▶ **Data shown**:

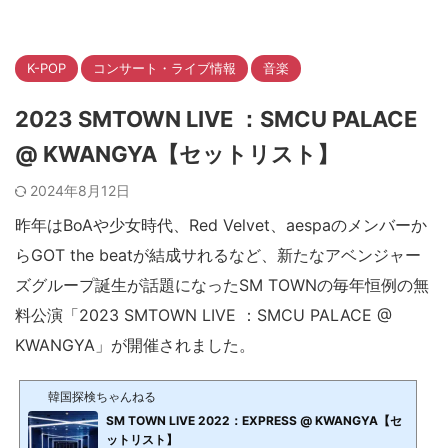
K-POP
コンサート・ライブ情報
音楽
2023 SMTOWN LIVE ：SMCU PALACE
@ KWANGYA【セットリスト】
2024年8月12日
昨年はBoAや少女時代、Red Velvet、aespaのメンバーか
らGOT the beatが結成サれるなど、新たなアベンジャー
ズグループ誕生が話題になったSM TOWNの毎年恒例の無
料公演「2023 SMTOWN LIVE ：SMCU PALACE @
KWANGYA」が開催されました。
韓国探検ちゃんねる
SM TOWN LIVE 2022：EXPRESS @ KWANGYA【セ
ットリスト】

▶ **Exercise description**:
Provide only the number of lines above that contain the word "PALACE".

▶ **Solution for this exercise**:
2